1950年代後半、貸本マンガに登場した"劇画"は、その後大手出版社のコミック誌を席巻。マンガ界に一大ブームを巻き起こし、マンガ表現にも影響を与えています。当時劇画を描いていた漫画家の1人、池上遼一さんが初めて少年週刊誌に連載した『追跡者』(原作・辻真先)を収録する『追跡者×拳銃野郎』(立東舎、2019年1月18日発売)を監修・編集したメモリーバンクの綿引勝美さんに、お話を聞きました。

Gペンのシャープな線による"劇画"表現

 みなさんは劇画というと、どのようなイメージを持つでしょうか。『ゴルゴ13』(さいとう・たかを/小学館・リイド社)に代表されるような、太い眉毛の濃いキャラクター、リアルなストーリーといったものではないでしょうか。

 手塚治虫さんが開拓したストーリーマンガから派生するように生まれた”劇画”。その誕生の裏にはどのような出来事があったのでしょうか。秋田書店の「週刊少年チャンピオン」創刊当時から著名な漫画家を担当し、独立後もマンガやアニメなどをはじめさまざまな企画、制作を続けている綿引勝美さんに話を聞きました。
 
――綿引さんと劇画の関わりを教えてください。

 私は幼い頃からマンガが好きでした。学生時代に漫画研究会を作っていたこともあって、マンガ誌の編集をやりたかったんです。そこで、秋田書店に1968(昭和43)年に入社しました。

 当時、秋田書店は少年週刊マンガ誌を持っていませんでした。社内は編集以外にも制作とか営業とかいろいろな部署があるのですが、新卒で入った同期は私も含め7人全員が編集部に配属されました。会社としては、『週刊少年チャンピオン』を創刊する腹づもりがあって、編集者を鍛えておかないといけないという思惑があったんだと思います。

 私は最初は『まんが王』編集部に配属され、後に手塚治虫先生の『ブラックジャック』を企画した壁村耐三編集長の下で、マンガ編集者としてスタートしました。当時の『まんが王』は部数が伸びないでいました。

 そこで壁村編集長に「好きにやっていいぞ」と言われ、池上遼一、山上たつひこ、沼田清といった先生方を起用しました。彼らは、劇画と呼ばれる作品を多く扱っていた大阪の出版社、日の丸文庫などで活躍していた作家ですね。

現在もマンガに関わり続ける、綿引勝美さん(マグミクス編集部撮影)
現在もマンガに関わり続ける、綿引勝美さん(マグミクス編集部撮影)

――劇画といえば、Gペンの力強いタッチが印象的です。

 手塚治虫先生の絵は、丸を中心にして描いています。これがなかなか難しい。丸を描くとき、普通なら原稿を回して描くんですけど、手塚先生はペンの向きを変えないで一気に描く。これには驚かされました。

 さいとう・たかを先生の絵は、Gペンを使った、鋭い線の絵ですね。貸本劇画で有名な南波健二先生も最初は”マンガ調の絵”だったんですが、力強いGペンの線に憧れて、さいとう先生の弟子になって劇画を描き始めるのです。
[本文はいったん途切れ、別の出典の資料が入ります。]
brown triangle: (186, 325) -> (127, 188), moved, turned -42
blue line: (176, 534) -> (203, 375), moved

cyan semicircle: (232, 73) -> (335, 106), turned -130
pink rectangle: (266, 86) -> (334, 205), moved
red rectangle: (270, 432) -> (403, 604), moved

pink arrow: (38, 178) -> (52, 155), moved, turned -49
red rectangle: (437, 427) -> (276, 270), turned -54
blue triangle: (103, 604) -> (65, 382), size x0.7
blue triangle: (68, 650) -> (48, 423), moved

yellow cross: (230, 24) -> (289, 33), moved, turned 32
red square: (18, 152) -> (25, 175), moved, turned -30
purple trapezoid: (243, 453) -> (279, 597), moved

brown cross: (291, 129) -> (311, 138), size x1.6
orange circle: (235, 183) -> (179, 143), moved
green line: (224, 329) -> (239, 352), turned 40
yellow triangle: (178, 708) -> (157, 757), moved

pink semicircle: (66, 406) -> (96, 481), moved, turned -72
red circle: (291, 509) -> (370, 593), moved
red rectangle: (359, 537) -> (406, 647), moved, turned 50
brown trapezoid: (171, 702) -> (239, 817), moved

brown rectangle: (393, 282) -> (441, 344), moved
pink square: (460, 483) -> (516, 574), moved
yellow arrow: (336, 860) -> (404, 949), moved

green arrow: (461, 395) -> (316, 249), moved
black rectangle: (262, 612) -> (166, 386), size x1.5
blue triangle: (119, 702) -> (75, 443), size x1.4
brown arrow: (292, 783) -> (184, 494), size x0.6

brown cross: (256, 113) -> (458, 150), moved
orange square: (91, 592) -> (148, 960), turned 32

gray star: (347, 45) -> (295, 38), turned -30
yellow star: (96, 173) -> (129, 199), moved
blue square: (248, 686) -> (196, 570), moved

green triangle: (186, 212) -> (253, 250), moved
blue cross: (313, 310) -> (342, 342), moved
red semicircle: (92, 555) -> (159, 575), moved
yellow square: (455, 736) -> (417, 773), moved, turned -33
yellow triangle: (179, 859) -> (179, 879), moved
 さいとう先生も『台風五郎』(さいとう・たかをがGペンを使い始めたとされる初期の劇画作品・編集部注)以前の作品では”マンガ調”の『黒い子猫』シリーズを描いてます。『台風五郎』でGペンの鋭い線に目覚めて、それに影響を受けた新しい人たちが出てくるんですが、池上遼一先生は、そのあとの世代ですね。

――劇画にもいろいろあるんですね。

 日の丸文庫で辰巳ヨシヒロ先生が1950年代に描き始めたのが、劇画のスタートです。劇画は、ドラマ性に主眼を置いたものです。人間が敵対したときに、どういう反応をするのかをリアルに描く。辰巳先生の『黒い吹雪』(辰巳ヨシヒロがドラマ性を求めて試行錯誤の結果生み出した作品・編集部注)が、その精神を端的に表していますね。
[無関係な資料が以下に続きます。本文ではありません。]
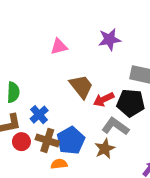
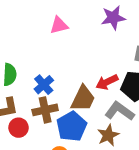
brown trapezoid: (81, 86) -> (83, 99), moved, turned 64
blue cross: (39, 115) -> (44, 85), moved
brown cross: (47, 140) -> (45, 110), moved, turned -30

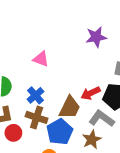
pink triangle: (59, 25) -> (41, 59), moved, turned 35
brown cross: (45, 110) -> (37, 117), turned 30

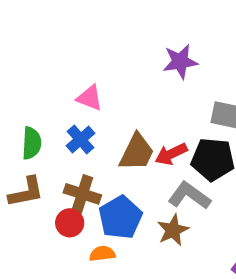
blue cross: (35, 95) -> (81, 140), moved
brown trapezoid: (70, 108) -> (137, 152), moved
red circle: (13, 133) -> (70, 223), moved

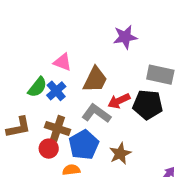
green semicircle: (32, 143) -> (37, 87), moved, turned 35
brown trapezoid: (137, 152) -> (95, 80), moved
gray L-shape: (189, 196) -> (96, 113), moved

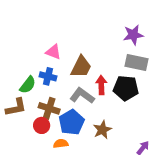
purple star: (125, 37) -> (133, 35), moved
green semicircle: (37, 87) -> (28, 85), moved
blue cross: (56, 91) -> (48, 76), turned -35
red arrow: (119, 101) -> (101, 85), turned 114

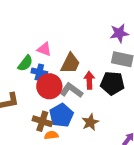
green semicircle: (28, 85) -> (25, 63), moved
brown cross: (49, 108) -> (42, 121), moved
red circle: (42, 125) -> (49, 86), moved, size x1.6

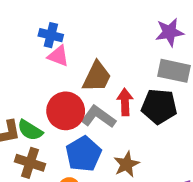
green semicircle: (25, 63) -> (30, 130), moved, turned 84
blue cross: (39, 72) -> (51, 35), moved
brown cross: (42, 121) -> (30, 163), moved

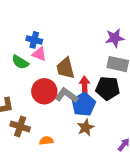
brown trapezoid: (97, 77) -> (65, 68), turned 140
green semicircle: (30, 130) -> (20, 62), moved
blue pentagon: (83, 154) -> (84, 104), moved

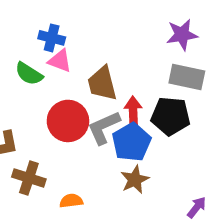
gray L-shape: (66, 95) -> (104, 127), turned -60

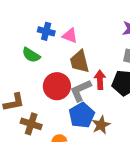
pink triangle: (60, 61) -> (70, 36), moved
blue pentagon: (131, 142) -> (82, 115), moved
 劇画といっても、その作風はいろいろです。たとえば松本正彦先生は、どちらかというとマンガ調の絵でしたが、ストーリーはリアル。医学生が解剖実習の遅れを取り戻そうとして頭部を持ち出し、それが見つかって事件になる。そういうシリアスな話も劇画といえます。
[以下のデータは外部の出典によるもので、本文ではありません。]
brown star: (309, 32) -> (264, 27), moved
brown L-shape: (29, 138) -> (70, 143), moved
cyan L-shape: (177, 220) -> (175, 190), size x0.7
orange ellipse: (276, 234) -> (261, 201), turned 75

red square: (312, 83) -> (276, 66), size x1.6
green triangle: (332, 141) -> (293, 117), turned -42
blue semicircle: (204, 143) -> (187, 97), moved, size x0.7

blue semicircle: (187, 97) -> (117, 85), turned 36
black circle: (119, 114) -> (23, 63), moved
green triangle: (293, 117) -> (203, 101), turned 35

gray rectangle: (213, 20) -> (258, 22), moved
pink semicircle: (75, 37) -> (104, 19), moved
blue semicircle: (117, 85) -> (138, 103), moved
 青年コミック誌が誕生して劇画が圧倒的に人気になったものだから、青年向けのマンガはすべからく劇画にしてしまうということもありました。劇画といえば、さいとう先生みたいな絵、リアルな絵ということになる。

 そんなふうに一括りにされてしまったこともあって、辰巳ヨシヒロ先生などは目指していたものとは違うものになり、苦労されたんじゃないかなと思います。